Robson Rodovalho, fundador da Igreja Sara Nossa Terra, relatou que o ex-presidente Jair Bolsonaro mostrou-se um pouco mais equilibrado durante sua última visita, apesar de ter enfrentado um pico de pressão alta recentemente.
Na visita realizada no dia 17 de fevereiro de 2026, o pastor descreveu Bolsonaro como “assustado” devido a uma crise de pressão que ocorreu enquanto ele caminhava em sua cela no Núcleo de Custódia da Polícia Militar do Distrito Federal, conhecido como Papudinha. O ex-presidente cumpre pena por tentativa de golpe de Estado.
Rodovalho destacou que, embora Bolsonaro estivesse um pouco mais estável em relação aos soluços, ele ainda demonstrava preocupação com sua saúde. O pastor enfatizou a importância de cuidados emocionais e físicos adequados para o ex-presidente, sugerindo que esses cuidados seriam mais eficazes em sua residência.
A ex-primeira-dama, Michelle Bolsonaro, também comentou sobre a saúde do ex-presidente, afirmando que ele havia sofrido um pico de pressão com tontura enquanto se exercitava. Apesar do susto, ela assegurou que ele estava estável após o incidente.
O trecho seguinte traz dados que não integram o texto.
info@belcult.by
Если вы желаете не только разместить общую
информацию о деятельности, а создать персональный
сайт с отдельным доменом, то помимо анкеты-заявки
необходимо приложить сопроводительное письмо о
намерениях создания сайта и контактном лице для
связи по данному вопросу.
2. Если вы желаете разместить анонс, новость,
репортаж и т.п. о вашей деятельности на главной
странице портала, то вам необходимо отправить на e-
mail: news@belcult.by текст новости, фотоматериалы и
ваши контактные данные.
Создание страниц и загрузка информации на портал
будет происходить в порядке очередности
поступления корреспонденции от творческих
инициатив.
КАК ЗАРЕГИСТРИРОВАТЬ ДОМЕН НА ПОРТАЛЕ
O fisioterapeuta de Bolsonaro relatou que a crise de soluços resultou em fadiga e cansaço, mas que a situação de saúde do ex-presidente já estava sob controle.
PRISÃO DOMICILIAR
A defesa de Jair Bolsonaro protocolou um pedido ao ministro do Supremo Tribunal Federal, Alexandre de Moraes, solicitando a prisão domiciliar em caráter humanitário. O pedido, feito em 11 de fevereiro, argumenta que há uma deterioração progressiva da saúde do ex-presidente, com riscos à sua integridade física.
No documento, os advogados mencionam um laudo da perícia médica da Polícia Federal que recomenda a análise dos sintomas neurológicos apresentados por Bolsonaro. Além disso, foram anexados pareceres técnicos que apontam a incompatibilidade entre o estado de saúde do ex-presidente e as condições de detenção.
Bolsonaro, que foi transferido para a Papudinha em 15 de janeiro, apresenta diversas doenças crônicas, como hipertensão arterial, apneia obstrutiva do sono grave, obesidade clínica e outras condições que, segundo sua defesa, aumentam o risco à sua vida no ambiente prisional.
A defesa argumenta que a falta de um ambulatório médico adequado na Papudinha e a necessidade de um médico em regime de plantão para cuidados emergenciais reforçam a urgência do pedido de prisão domiciliar, visando garantir a saúde e a segurança do ex-presidente.